Overspending is an all-too-common bad habit that we must break if we’re going to become savers instead of speculators. In addition to deferring the immediate pleasure of spending money we shouldn’t, it’s important to save some of our monthly income and store it in yield-producing assets. And, when we leave the principal alone and reinvest the interest, we can enrich ourselves over time through the power of compounding.
My personal favorite savings strategy along with real estate and lending, is to invest in stock shares of premier blue-chip companies that offer attractive dividend yields. Research has shown that dividend paying stocks tend to outperform non-dividend-paying stocks over time, and furthermore, companies that consistently increase their dividend payments tend to do even better:
The idea is to seek out solid dividend performers with strong brand names and consistent profits with as little debt as possible.
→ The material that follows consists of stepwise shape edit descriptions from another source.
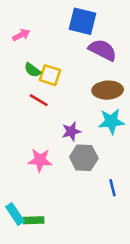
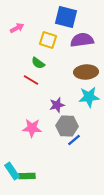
purple semicircle: (103, 50) -> (82, 40), turned -35
green semicircle: (32, 70) -> (38, 63), moved
yellow square: (50, 75) -> (48, 40), moved
blue line: (113, 188) -> (74, 140), moved, turned 64

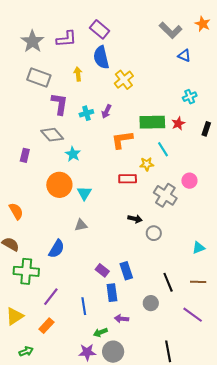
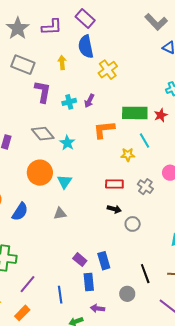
gray diamond: (52, 135) -> (43, 134), moved
cyan star: (73, 154) -> (67, 143), moved
red rectangle: (128, 179) -> (114, 184), moved
gray cross: (165, 195) -> (145, 187), size x0.7
blue semicircle: (57, 249) -> (20, 212), moved

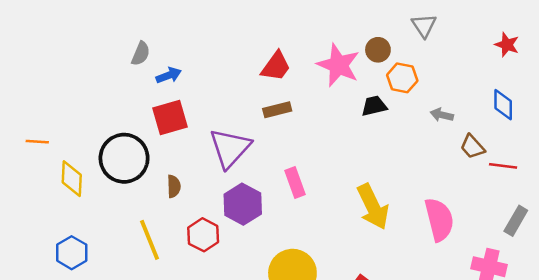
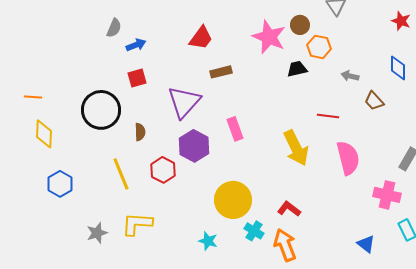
red trapezoid: (276, 66) -> (201, 38), moved
red square: (170, 117) -> (137, 78), size x0.7
red line: (503, 166) -> (328, 116), moved
yellow diamond: (72, 179) -> (44, 134), moved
I’ll get you started on your research with three companies that you’ve probably heard of.
Kimberly-Clark Corporation (KMB): Founded in 1872 and worth $18 billion today, Kimberly-Clark is a leader in household products, with well-known brands like Kleenex, Scott, Huggies, Depends, Kotex, and Cottonelle in their lineup. And with a healthy annual dividend yield of 3.5%, Kimberly-Clark is a relatively safe bet for savers.
Anheuser-Busch InBev SA/NV (BUD): Belgian beer maker Anheuser-Busch InBev SA/NV is famous for their Budweiser, Corona, and Beck’s brands. Currently boasting an annual dividend yield of 4.41%, Anheuser-Busch InBev SA/NV offers a great rate for savers even if you’re living a non-alcoholic lifestyle.
Aflac Incorporated (AFL): A leader in the insurance business since 1955, Aflac provides short-term disability, accident, illness, hospital stay, dental, vision, and life insurance to more than 50 million people worldwide. And speaking of insurance, Aflac can help insure your financial future with a solid 2.21% annual dividend yield.
With interest-bearing assets like these and a plan that emphasizes savings over speculation, you’ll be well on your way to building a future on a firm foundation of sound, sensible, and secure principles you can use for a lifetime.
Stacking the odds in your favor is the way the millionaires operate. The actions of millionaires aren’t only practiced once that title is achieved, it’s a mindset of financial prudence that anyone can implement today!